- **Exercise inputs**
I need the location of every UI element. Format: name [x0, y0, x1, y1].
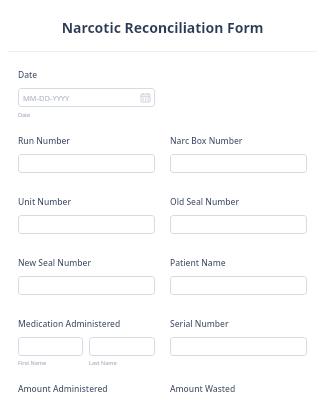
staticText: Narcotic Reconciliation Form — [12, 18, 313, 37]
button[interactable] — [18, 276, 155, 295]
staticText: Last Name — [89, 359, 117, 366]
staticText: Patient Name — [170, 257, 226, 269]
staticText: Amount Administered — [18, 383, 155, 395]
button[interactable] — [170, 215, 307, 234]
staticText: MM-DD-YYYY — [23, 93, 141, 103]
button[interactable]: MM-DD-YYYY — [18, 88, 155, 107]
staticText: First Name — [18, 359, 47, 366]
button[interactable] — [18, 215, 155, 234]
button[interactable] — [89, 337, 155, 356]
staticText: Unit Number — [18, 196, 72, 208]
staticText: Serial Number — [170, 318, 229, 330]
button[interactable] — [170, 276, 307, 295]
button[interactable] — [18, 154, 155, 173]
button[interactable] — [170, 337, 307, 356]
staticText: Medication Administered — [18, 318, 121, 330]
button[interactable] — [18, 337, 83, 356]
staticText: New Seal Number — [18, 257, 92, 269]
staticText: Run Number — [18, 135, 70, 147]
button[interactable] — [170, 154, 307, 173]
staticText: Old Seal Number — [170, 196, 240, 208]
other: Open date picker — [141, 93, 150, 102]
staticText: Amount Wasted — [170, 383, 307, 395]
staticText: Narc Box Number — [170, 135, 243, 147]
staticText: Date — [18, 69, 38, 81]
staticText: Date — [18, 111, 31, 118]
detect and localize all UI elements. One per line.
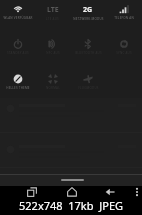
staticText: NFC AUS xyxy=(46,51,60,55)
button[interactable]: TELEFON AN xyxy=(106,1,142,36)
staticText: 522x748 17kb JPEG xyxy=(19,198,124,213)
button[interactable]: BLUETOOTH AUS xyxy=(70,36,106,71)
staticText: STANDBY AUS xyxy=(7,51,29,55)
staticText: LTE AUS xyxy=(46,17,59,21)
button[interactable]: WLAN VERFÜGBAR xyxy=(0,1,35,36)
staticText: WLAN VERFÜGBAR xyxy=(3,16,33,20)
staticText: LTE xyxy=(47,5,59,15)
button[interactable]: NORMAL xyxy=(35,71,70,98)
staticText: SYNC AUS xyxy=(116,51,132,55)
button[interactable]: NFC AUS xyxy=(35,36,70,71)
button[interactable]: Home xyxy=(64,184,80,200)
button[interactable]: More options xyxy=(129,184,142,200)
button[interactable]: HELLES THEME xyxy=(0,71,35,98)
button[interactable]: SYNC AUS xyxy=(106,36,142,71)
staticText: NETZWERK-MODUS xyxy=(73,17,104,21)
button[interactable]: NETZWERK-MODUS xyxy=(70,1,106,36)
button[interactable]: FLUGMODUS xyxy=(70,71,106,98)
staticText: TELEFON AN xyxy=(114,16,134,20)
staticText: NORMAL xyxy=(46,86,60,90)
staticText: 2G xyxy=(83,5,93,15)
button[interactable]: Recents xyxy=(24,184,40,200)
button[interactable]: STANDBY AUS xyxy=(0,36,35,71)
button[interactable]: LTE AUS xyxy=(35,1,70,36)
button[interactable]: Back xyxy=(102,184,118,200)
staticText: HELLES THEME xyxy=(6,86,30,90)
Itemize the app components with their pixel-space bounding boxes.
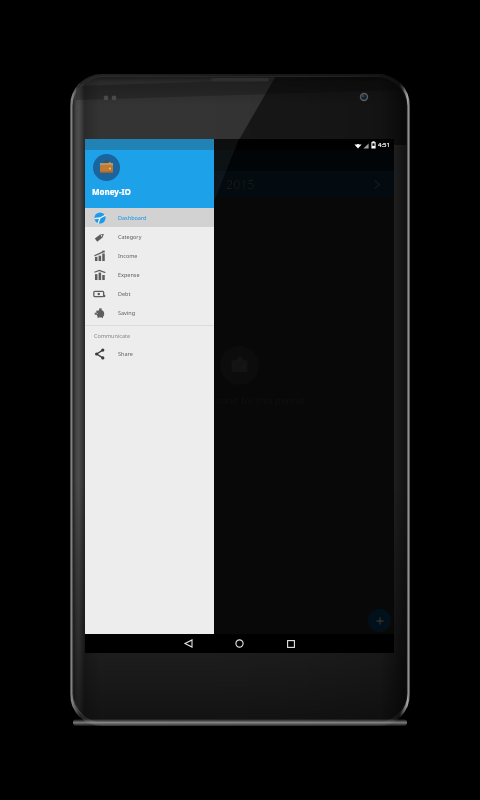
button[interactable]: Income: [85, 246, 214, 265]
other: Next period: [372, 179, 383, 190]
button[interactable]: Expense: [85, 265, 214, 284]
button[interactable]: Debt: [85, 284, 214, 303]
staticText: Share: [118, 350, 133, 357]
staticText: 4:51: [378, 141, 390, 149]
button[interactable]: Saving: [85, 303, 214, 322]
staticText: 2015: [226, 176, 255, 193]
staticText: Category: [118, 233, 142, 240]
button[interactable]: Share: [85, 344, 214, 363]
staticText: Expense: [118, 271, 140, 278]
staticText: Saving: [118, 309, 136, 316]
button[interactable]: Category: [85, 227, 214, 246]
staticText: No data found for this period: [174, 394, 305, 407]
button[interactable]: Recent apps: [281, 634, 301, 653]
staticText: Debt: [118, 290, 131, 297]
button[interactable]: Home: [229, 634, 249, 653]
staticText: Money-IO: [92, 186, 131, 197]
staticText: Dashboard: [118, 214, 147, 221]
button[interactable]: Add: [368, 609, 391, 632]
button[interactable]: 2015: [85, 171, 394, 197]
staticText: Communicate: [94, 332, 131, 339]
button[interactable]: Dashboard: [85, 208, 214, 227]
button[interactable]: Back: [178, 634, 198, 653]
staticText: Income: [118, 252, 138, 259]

- **Problem details**
Extract the run of lines from the line holding "Itemize the app" through the final line of the material above, exactly and inclusively. Leave the pictures behind.

- **Exercise solution**
Itemize the app components with their pixel-space bounding boxes.
button[interactable]: Income: [85, 246, 214, 265]
other: Next period: [372, 179, 383, 190]
button[interactable]: Expense: [85, 265, 214, 284]
button[interactable]: Debt: [85, 284, 214, 303]
staticText: Share: [118, 350, 133, 357]
staticText: 4:51: [378, 141, 390, 149]
button[interactable]: Saving: [85, 303, 214, 322]
staticText: 2015: [226, 176, 255, 193]
staticText: Category: [118, 233, 142, 240]
button[interactable]: Share: [85, 344, 214, 363]
staticText: Expense: [118, 271, 140, 278]
staticText: Saving: [118, 309, 136, 316]
button[interactable]: Category: [85, 227, 214, 246]
staticText: No data found for this period: [174, 394, 305, 407]
button[interactable]: Recent apps: [281, 634, 301, 653]
staticText: Debt: [118, 290, 131, 297]
button[interactable]: Home: [229, 634, 249, 653]
staticText: Money-IO: [92, 186, 131, 197]
staticText: Dashboard: [118, 214, 147, 221]
button[interactable]: Add: [368, 609, 391, 632]
button[interactable]: 2015: [85, 171, 394, 197]
staticText: Communicate: [94, 332, 131, 339]
button[interactable]: Dashboard: [85, 208, 214, 227]
button[interactable]: Back: [178, 634, 198, 653]
staticText: Income: [118, 252, 138, 259]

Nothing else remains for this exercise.